ももちゃんは、れれに見つからないよう、ムクゲの木の陰に移動している。
混乱する頭で、僕は考えた。
今度れれが窓ガラスをあけるのは、水やりが終わって部屋に入って来る時だ。
だけど、その時僕は、れれと向かい合った位置にいるから、見つからずに出ていくのは、さっきの数倍難しい。

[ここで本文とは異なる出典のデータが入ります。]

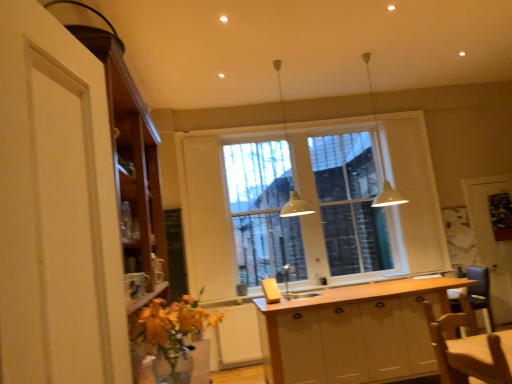 Question: Do you think white wood cabinet at center, the first cabinetry positioned from the right, is within wooden screen door at right, the second screen door when ordered from front to back, or outside of it?

Choices:
 (A) outside
 (B) inside

Answer: (A)

Question: Looking at their shapes, would you say white wood cabinet at center, which is the 2th cabinetry in front-to-back order, is wider or thinner than wooden screen door at right, the 1th screen door when ordered from right to left?

Choices:
 (A) thin
 (B) wide

Answer: (B)

Question: Which is farther from the wooden chair at lower right?

Choices:
 (A) light wood countertop at center
 (B) clear glass window at center
 (C) white matte pendant light at center, acting as the 2th light fixture starting from the right
 (D) white matte screen door at center, acting as the 1th screen door starting from the front
 (E) wooden screen door at right, which appears as the 2th screen door when viewed from the left

Answer: (D)

Question: Estimate the real-world distances between objects in this image. Which object is closer to the white matte screen door at center, the 2th screen door from the back?

Choices:
 (A) wooden screen door at right, which appears as the 2th screen door when viewed from the left
 (B) white wood cabinet at center, marked as the second cabinetry in a top-to-bottom arrangement
 (C) light wood countertop at center
 (D) white matte pendant light at upper center, which is the second light fixture from left to right
 (E) wooden cabinet at left, the second cabinetry in the back-to-front sequence

Answer: (C) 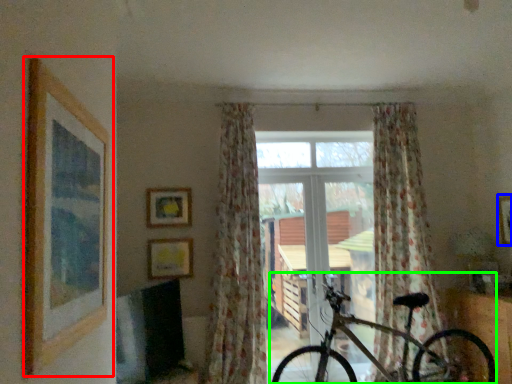 Question: Based on their relative distances, which object is nearer to picture frame (highlighted by a red box)? Choose from picture frame (highlighted by a blue box) and bicycle (highlighted by a green box).

Choices:
 (A) picture frame
 (B) bicycle

Answer: (B) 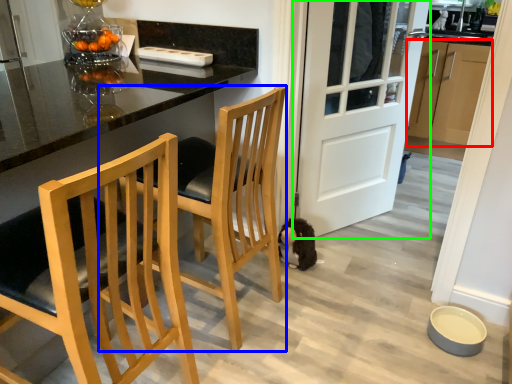 Question: Considering the real-world distances, which object is farthest from cabinetry (highlighted by a red box)? chair (highlighted by a blue box) or door (highlighted by a green box)?

Choices:
 (A) chair
 (B) door

Answer: (A) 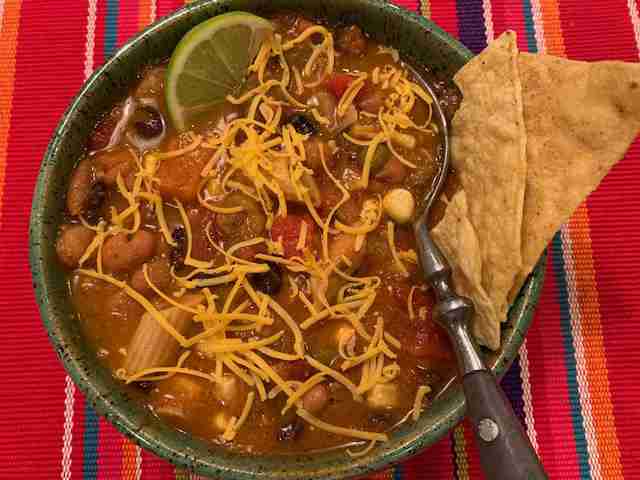 This screenshot has height=480, width=640. I want to click on handle, so click(x=502, y=466). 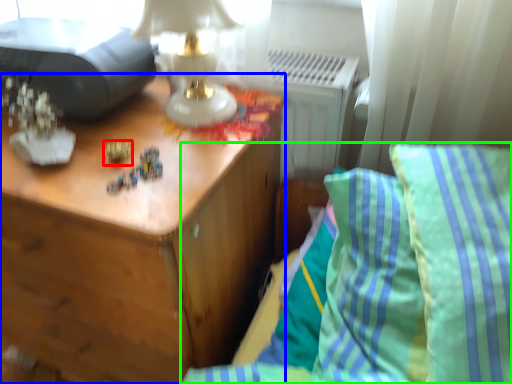 Question: Which is nearer to the toy (highlighted by a red box)? nightstand (highlighted by a blue box) or furniture (highlighted by a green box).

Choices:
 (A) nightstand
 (B) furniture

Answer: (A) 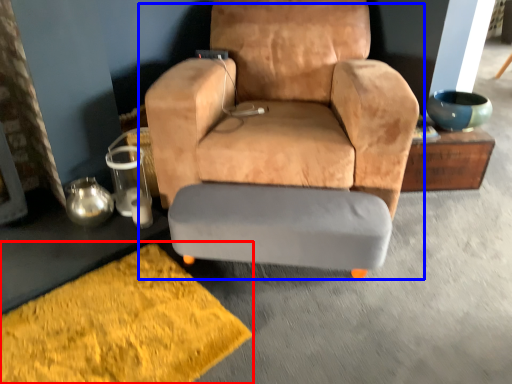 Question: Among these objects, which one is farthest to the camera, doormat (highlighted by a red box) or chair (highlighted by a blue box)?

Choices:
 (A) doormat
 (B) chair

Answer: (B)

まずいなあ。どうしよう。窓の外から、ももちゃんがメッセージを送ってきた。
「私がひとりで捜しに行くわ」
僕は、いきなり頭から氷水をかけられたような気がした。
「ダメだよ! ももちゃん、それは絶対にダメ!」
僕の悲痛な叫びも空しく、
「時間がないのよ。早くちいさん見つけなくっちゃ、ちいさん、本当にいなくなっちゃう! ひとりで行ってくるわ!」
ももちゃんはムクゲの木の根元から、庭のブロック塀の上に狙いを定め、ピョンと地面を蹴った。
同時に、玄関でピンポンが鳴った。
その音に、ももちゃんが塀の上で立ち止まった。
「誰か来た!」
れれは、気付かない。れれは人間だから、僕たちほど耳が良くないんだ。
もう一度ピンポンが鳴った。今度は、ピンポン、ピンポーンと、二度なった。
僕は、庭に向かって
**「れれ、お客さんだ !」**と、大声で叫んだ。
れれが、水やりのジョロを持ったまま、え?という顔でこっちを見た。
それからハッとしたように慌ててジョロを下に置き、急いで窓を開けて、リビングに入ってきた。
僕は、一瞬身構えたが、れれはサッサと窓を閉めてしまった。
「まるちゃん、ちょっとごめん!」僕の横を通り過ぎ、れれはタとスリッパも履かずに玄関に急いだ。